#### SUPPLIED MATERIAL
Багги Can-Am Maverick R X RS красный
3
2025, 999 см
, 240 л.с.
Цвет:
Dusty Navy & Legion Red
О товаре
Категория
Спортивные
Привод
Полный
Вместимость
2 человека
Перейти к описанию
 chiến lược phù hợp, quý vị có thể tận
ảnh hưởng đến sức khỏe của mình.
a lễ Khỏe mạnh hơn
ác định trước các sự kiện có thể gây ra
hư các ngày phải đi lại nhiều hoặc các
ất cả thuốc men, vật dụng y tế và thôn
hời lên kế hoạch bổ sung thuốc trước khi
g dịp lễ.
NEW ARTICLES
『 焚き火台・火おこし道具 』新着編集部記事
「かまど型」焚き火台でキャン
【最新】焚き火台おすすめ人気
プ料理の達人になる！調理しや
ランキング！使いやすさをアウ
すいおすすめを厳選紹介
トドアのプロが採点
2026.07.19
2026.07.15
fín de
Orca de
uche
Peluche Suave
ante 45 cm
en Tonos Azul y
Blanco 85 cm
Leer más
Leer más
########
#### SUPPLIED MATERIAL
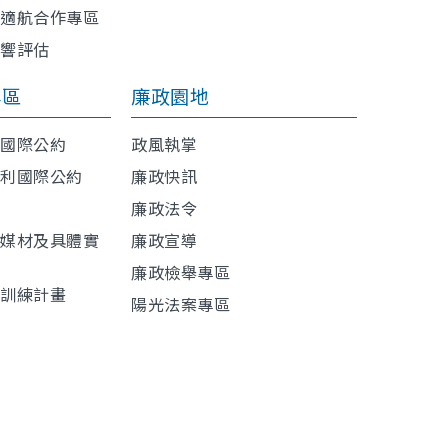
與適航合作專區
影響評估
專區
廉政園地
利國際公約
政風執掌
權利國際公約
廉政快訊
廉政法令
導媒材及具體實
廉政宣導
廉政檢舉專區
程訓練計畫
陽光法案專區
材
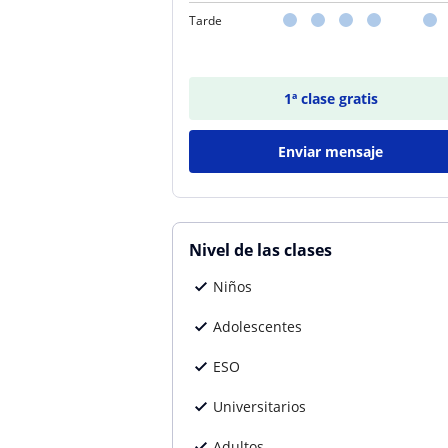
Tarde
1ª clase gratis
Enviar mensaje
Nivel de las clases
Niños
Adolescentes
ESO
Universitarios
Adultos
########
#### SUPPLIED MATERIAL
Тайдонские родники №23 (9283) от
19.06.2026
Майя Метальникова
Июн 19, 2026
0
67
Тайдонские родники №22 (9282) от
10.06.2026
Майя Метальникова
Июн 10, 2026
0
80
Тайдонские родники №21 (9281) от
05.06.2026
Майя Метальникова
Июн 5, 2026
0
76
########
Above are some records; copy exactly the lines from the one with "Багги Can-Am Maverick R X RS красный" through the one with "ác định trước các sự kiện có thể gây ra", both included, and no others.

> **EXERCISE OUTPUT**:
Багги Can-Am Maverick R X RS красный
3
2025, 999 см
, 240 л.с.
Цвет:
Dusty Navy & Legion Red
О товаре
Категория
Спортивные
Привод
Полный
Вместимость
2 человека
Перейти к описанию
 chiến lược phù hợp, quý vị có thể tận
ảnh hưởng đến sức khỏe của mình.
a lễ Khỏe mạnh hơn
ác định trước các sự kiện có thể gây ra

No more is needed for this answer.